▸ **EXTRACTED INFORMATION**

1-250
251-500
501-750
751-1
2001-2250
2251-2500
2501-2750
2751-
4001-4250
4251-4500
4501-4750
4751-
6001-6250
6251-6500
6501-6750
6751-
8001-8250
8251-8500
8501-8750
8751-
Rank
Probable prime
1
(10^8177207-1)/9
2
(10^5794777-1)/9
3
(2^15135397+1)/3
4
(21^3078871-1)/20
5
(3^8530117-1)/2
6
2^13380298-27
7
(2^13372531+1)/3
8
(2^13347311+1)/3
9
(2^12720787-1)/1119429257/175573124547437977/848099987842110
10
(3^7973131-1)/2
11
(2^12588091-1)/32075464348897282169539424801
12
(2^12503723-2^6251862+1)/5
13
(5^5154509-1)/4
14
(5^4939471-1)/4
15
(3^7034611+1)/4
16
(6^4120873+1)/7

▸ **WORK INSTRUCTIONS**
Write out the records in full, exactly as they appear above.

▸ **SOLUTION TO THIS PROBLEM**
1-250
251-500
501-750
751-1
2001-2250
2251-2500
2501-2750
2751-
4001-4250
4251-4500
4501-4750
4751-
6001-6250
6251-6500
6501-6750
6751-
8001-8250
8251-8500
8501-8750
8751-
Rank
Probable prime
1
(10^8177207-1)/9
2
(10^5794777-1)/9
3
(2^15135397+1)/3
4
(21^3078871-1)/20
5
(3^8530117-1)/2
6
2^13380298-27
7
(2^13372531+1)/3
8
(2^13347311+1)/3
9
(2^12720787-1)/1119429257/175573124547437977/848099987842110
10
(3^7973131-1)/2
11
(2^12588091-1)/32075464348897282169539424801
12
(2^12503723-2^6251862+1)/5
13
(5^5154509-1)/4
14
(5^4939471-1)/4
15
(3^7034611+1)/4
16
(6^4120873+1)/7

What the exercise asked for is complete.